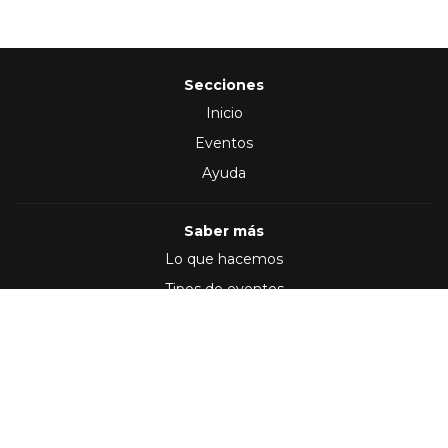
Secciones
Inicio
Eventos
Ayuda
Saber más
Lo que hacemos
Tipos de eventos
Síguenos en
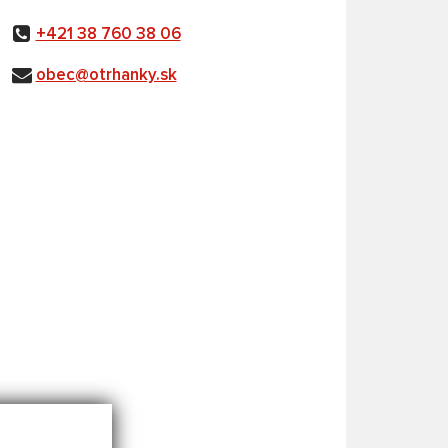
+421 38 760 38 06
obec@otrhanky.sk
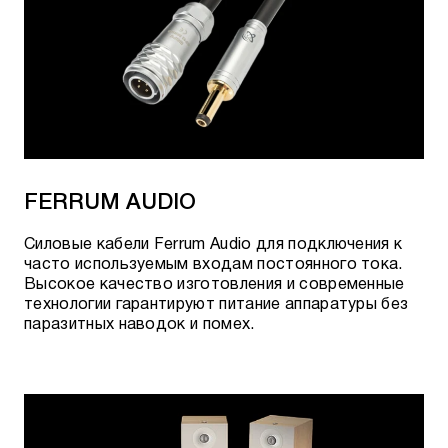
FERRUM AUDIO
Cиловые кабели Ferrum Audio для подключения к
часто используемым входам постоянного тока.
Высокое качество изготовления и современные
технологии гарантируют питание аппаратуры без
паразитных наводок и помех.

#####

§ About this task
Repeat precisely, and with nothing added, every line from the one containing "Cиловые кабели Ferrum Audio для подключения к" to the last line of the listing above.

§ Response to this task
Cиловые кабели Ferrum Audio для подключения к
часто используемым входам постоянного тока.
Высокое качество изготовления и современные
технологии гарантируют питание аппаратуры без
паразитных наводок и помех.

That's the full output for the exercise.